Do you use random seeds in your machine learning pipeline? They allow for quick troubleshooting of problems as the pipeline is built out, because they introduce Reproducibility into your model outputs. This is especially important when you use a learning algorithm with random effects in it, like neural nets or random forest. Random numbers will always be a part of machine learning workflows, when train/test splits, cross validation, or optimization takes place to name a few. You can control them with seed numbers. Think of these seed numbers as controlling for a confounding variable, the random error. If you don’t use seeds, then you don’t know if the change in model outputs, standard errors, importances, etc. is due to random effects or due to a change in the hyper-parameters. To ensure that this randomness is at least temporarily consistent while you build out your product, then setting a random seed controls and eliminates random deviation in your ML pipeline.
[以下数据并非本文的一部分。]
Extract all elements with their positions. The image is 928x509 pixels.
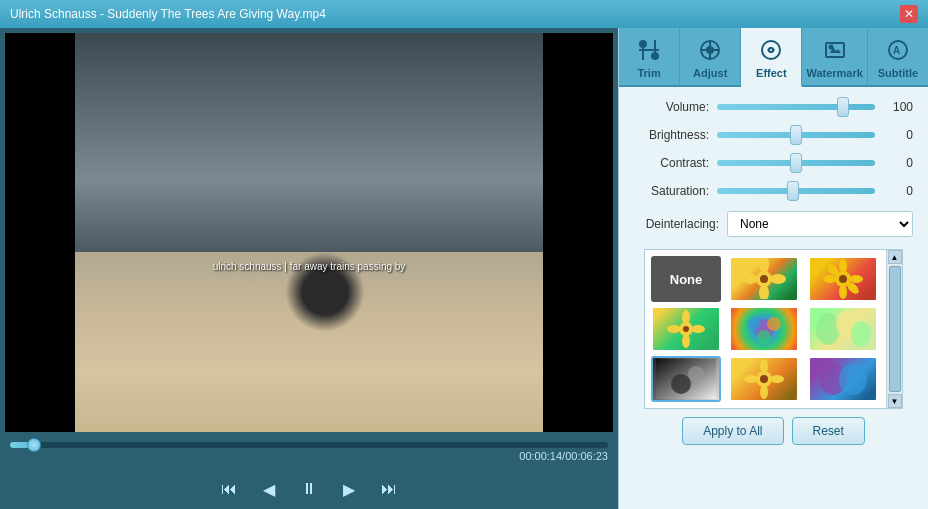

您是否在机器学习管道中使用随机种子？它们可以在构建管道时快速解决问题，因为它们在模型输出中引入了可再现性。当您使用具有随机效果的学习算法(例如神经网络或随机森林)时，这一点尤其重要。当训练/测试拆分，交叉验证或优化仅举几例时，随机数将始终是机器学习工作流程的一部分。您可以使用种子号控制它们。将这些种子数视为控制混杂变量(随机误差)。如果您不使用种子，那么您将不知道模型输出，标准误差，重要性等的变化是由于随机效应还是由于超参数的变化。为确保在构建产品时此随机性至少暂时保持一致，请设置随机种子控件并消除ML管道中的随机偏差。

相同的故事 (Same Story)

Now that we have all of the above steps in place, we want to make sure that our work has an impact that lasts. We want to ensure the conclusions we’ve drawn replicate and persist themselves in the minds of stakeholders. We don’t just want our audience to nod their heads, and take no action on what has been presented. What makes these ideas stick in an effectual way?

现在，我们已经完成了上述所有步骤，我们希望确保我们的工作具有持久的影响力。我们要确保得出的结论能够重复存在，并始终牢记在利益相关者的心中。我们不只是希望听众点头，也不对所呈现的内容采取任何行动。是什么使这些想法有效地坚持了下来？

Stories. Whether it is your supervisor, a client, or C-level executives, a compelling story built around the data is the most effective way to achieve this goal. Our ancestors passed on knowledge this way because it was effective. Nothing has changed, it still works.

故事。无论是您的主管，客户还是C级高管，围绕数据构建的引人入胜的故事都是实现此目标的最有效方法。我们的祖先以这种方式传递知识，因为它有效。一切都没有改变，它仍然有效。

Here also is the link between Reproducibility and Interpretability. Telling a story around your data and model, and explaining why it made a prediction (using for example feature importances or SHAP values) leads to the Reproducibility of your conclusions in people’s minds. The idea takes hold because you’ve communicated a compelling narrative, and people know why they should care about it, distilling complex mathematics into something rich and actionable. This is the art of the science. It’s truly a beautiful combination when it all comes together.

这也是可再现性和可解释性之间的联系。在数据和模型周围讲述一个故事，并解释为什么要进行预测(例如使用要素重要性或SHAP值)，可以使您的结论在人们的脑海中重现。这个想法之所以扎根，是因为您传达了一个引人入胜的叙述，人们知道为什么要关心它，将复杂的数学提炼成丰富且可操作的东西。 这是科学的艺术 。当一切融合在一起时，这确实是一个美丽的组合。

综上所述 (In Summary)

What is the point of Reproducibility? To be able to not only have people run the same code and get similar results, but for them to come to the same conclusions, and for that to persist in time, on disk and in human memory. Don’t limit Reproducibility just to virtual environments, or even analytic conclusions, it’s a much richer, and crucial concept than that.

可重复性的重点是什么？为了使人们不仅能够运行相同的代码并获得相似的结果，而且使他们得出相同的结论，并且使它们在时间， 磁盘和人类记忆中持续存在。不要将重现性仅局限于虚拟环境甚至分析结论，它是一个更丰富，更关键的概念。

Something to think about: How can you introduce more Reproducibility into your own projects?

需要考虑的事情：如何在自己的项目中引入更多可重复性？

Thank you for reading this article! I hope it has been eye opening and informative. Feel free to connect with me on Linkedin if you have any questions or are just looking to expand your network.

感谢您阅读本文！我希望它是令人大开眼界和有益的。如果您有任何疑问或正在寻求扩大您的网络，请随时在Linkedin上与我联系。